Life — Learning From the Fire

This sort of thing doesn’t seem to happen often. A lot of people I know are talking about how tragic the fire is and how life shouldn’t be this way, but I think it’s worth looking at things in its opposite.

It’s much easier to remember history by its tragedies rather than the miracles (you can point to my own blog as an example of this: I never once mentioned Katie Bouman’s team that created the black hole picture!), but by the look of things, the world used to be much worse. Sure, the world could stand to be a lot better, but let’s look at things in a positive light today. 100 years ago we were just getting out of one of the worst wars humanity had ever known, and was just a few steps away from entering one that would rival it.

Not too long ago, monuments and landmarks were being destroyed left and right, not to mention the millions of lives that were suddenly lost.

When a single building being on fire is international news, as important as that building may be, we have reason to be thankful for the relative peacefulness our modern day has provided us.

Beyond this, death (as the case may be), is a natural part of life. All things must end, and if the Notre Dame Cathedral is left in a state where it can’t be restored (which would honestly surprise me), then that doesn’t diminish the fact that there is still an endless supply of art, history, and culture in Paris alone.

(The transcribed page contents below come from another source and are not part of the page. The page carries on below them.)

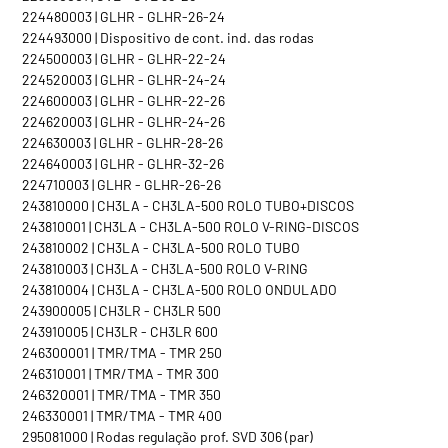
224480003 | GLHR - GLHR-26-24
224493000 | Dispositivo de cont. ind. das rodas
224500003 | GLHR - GLHR-22-24
224520003 | GLHR - GLHR-24-24
224600003 | GLHR - GLHR-22-26
224620003 | GLHR - GLHR-24-26
224630003 | GLHR - GLHR-28-26
224640003 | GLHR - GLHR-32-26
224710003 | GLHR - GLHR-26-26
243810000 | CH3LA - CH3LA-500 ROLO TUBO+DISCOS
243810001 | CH3LA - CH3LA-500 ROLO V-RING-DISCOS
243810002 | CH3LA - CH3LA-500 ROLO TUBO
243810003 | CH3LA - CH3LA-500 ROLO V-RING
243810004 | CH3LA - CH3LA-500 ROLO ONDULADO
243900005 | CH3LR - CH3LR 500
243910005 | CH3LR - CH3LR 600
246300001 | TMR/TMA - TMR 250
246310001 | TMR/TMA - TMR 300
246320001 | TMR/TMA - TMR 350
246330001 | TMR/TMA - TMR 400
295081000 | Rodas regulação prof. SVD 306 (par)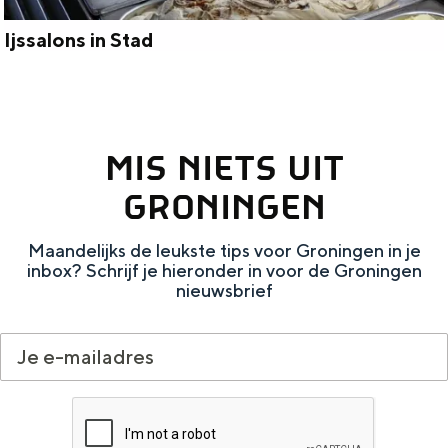
u
r
Ijssalons in Stad
I
e
j
n
s
MIS NIETS UIT
s
a
GRONINGEN
l
Maandelijks de leukste tips voor Groningen in je
o
inbox? Schrijf je hieronder in voor de Groningen
n
nieuwsbrief
s
i
n
S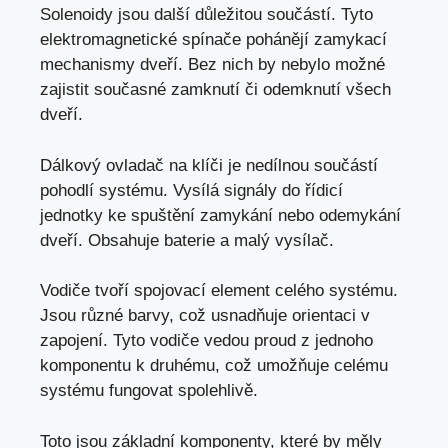
Solenoidy jsou další důležitou součástí. Tyto
elektromagnetické spínače pohánějí zamykací
mechanismy dveří. Bez nich by nebylo možné
zajistit současné zamknutí či odemknutí všech
dveří.
Dálkový ovladač na klíči je nedílnou součástí
pohodlí systému. Vysílá signály do řídicí
jednotky ke spuštění zamykání nebo odemykání
dveří. Obsahuje baterie a malý vysílač.
Vodiče tvoří spojovací element celého systému.
Jsou různé barvy, což usnadňuje orientaci v
zapojení. Tyto vodiče vedou proud z jednoho
komponentu k druhému, což umožňuje celému
systému fungovat spolehlivě.
Toto jsou základní komponenty, které by měly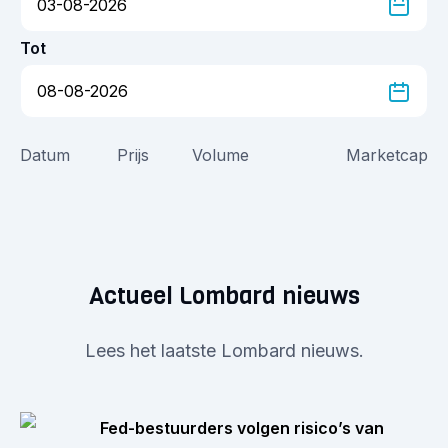
Tot
Datum
Prijs
Volume
Marketcap
Actueel Lombard nieuws
Lees het laatste Lombard nieuws.
Fed-bestuurders volgen risico’s van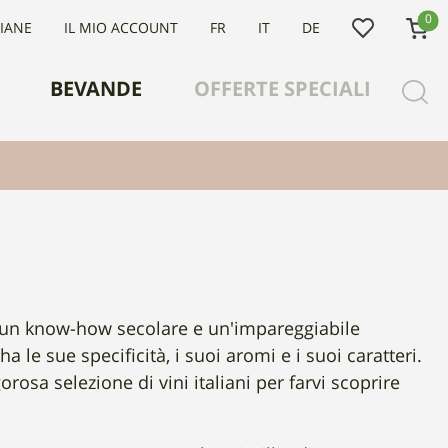
0
LIANE
IL MIO ACCOUNT
FR
IT
DE
BEVANDE
OFFERTE SPECIALI
ura, un know-how secolare e un'impareggiabile
 ha le sue specificità, i suoi aromi e i suoi caratteri.
gorosa selezione di vini italiani per farvi scoprire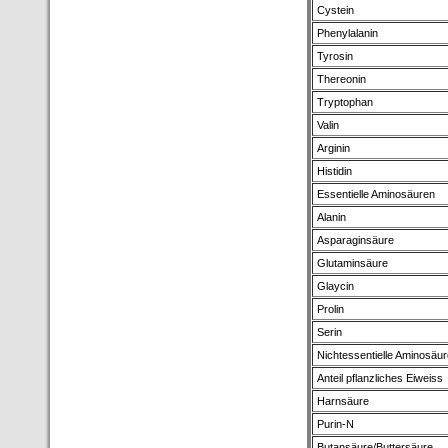
Cystein
Phenylalanin
Tyrosin
Thereonin
Tryptophan
Valin
Arginin
Histidin
Essentielle Aminosäuren
Alanin
Asparaginsäure
Glutaminsäure
Glaycin
Prolin
Serin
Nichtessentielle Aminosäu
Anteil pflanzliches Eiweiss
Harnsäure
Purin-N
Butansäure/Buttersäure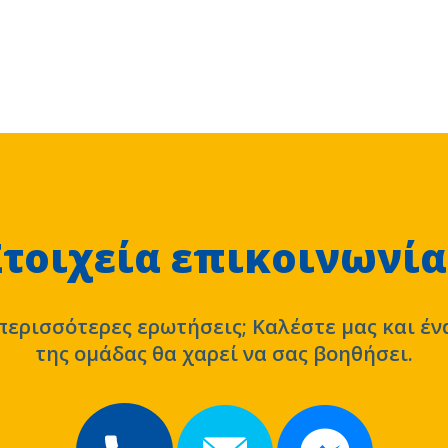
Στοιχεία επικοινωνία
περισσότερες ερωτήσεις; Καλέστε μας και έν
της ομάδας θα χαρεί να σας βοηθήσει.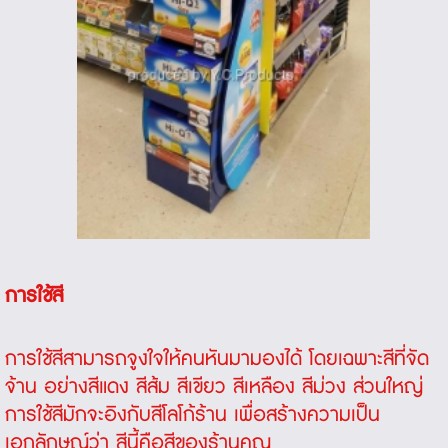
การใช้สี
การใช้สีสามารถจูงใจให้คนหันมามองได้ โดยเฉพาะสีที่จัด
จ้าน อย่างสีแดง สีส้ม สีเขียว สีเหลือง สีม่วง ส่วนใหญ่
การใช้สีมักจะอิงกับสีโลโก้ร้าน เพื่อสร้างความเป็น
เอกลักษณ์ว่า สีนี้คือสีของร้านคุณ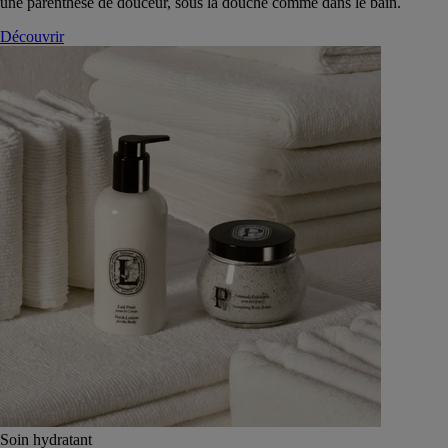
une parenthèse de douceur, sous la douche comme dans le bain.
Découvrir
Soin hydratant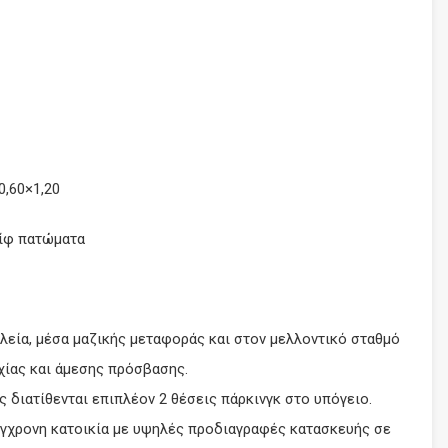
,60×1,20
σίφ πατώματα
ολεία, μέσα μαζικής μεταφοράς και στον μελλοντικό σταθμό
ίας και άμεσης πρόσβασης.
διατίθενται επιπλέον 2 θέσεις πάρκινγκ στο υπόγειο.
σύγχρονη κατοικία με υψηλές προδιαγραφές κατασκευής σε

People have short memories, and I think it’s in events like this that remind us of the pieces of culture that we still have, right next door. You never know if it’s going to be there tomorrow, because something as crazy could happen there, too.

Is it tragic? Yes, of course. But as far as I know nobody was injured, and with today’s technology the building could probably be rebuilt better than it was yesterday in less than a decade.

It astounds me a bit that some people seem to view events like this exactly the same way as terrorist attacks. You see the same things being spouted off: “Our hearts are breaking today in light of recent events that took place this morning/afternoon/evening. Tragedies like this…” and so on. I think treating the destruction of a monument the same way as the deaths of hundreds of people in the same way is incredibly insulting, frankly. And yet, which will history remember more clearly? Hard to say, though it does seem that this sort of freak accident is far more rare than terrorist attacks, unfortunately.

I think days like today are best used reflecting on the past, looking forward to the future, and pressing onward to right wrongs (intentional or not) without taking more time than we need to mourn over what was lost.

One thing I feel modern society has gotten really bad at is learning from mistakes and correcting them. Let the cathedral’s fire (and the subsequent blow against European past and culture) be your excuse to go to your local museums or exhibits. Go explore culture you otherwise would not have! Life goes on.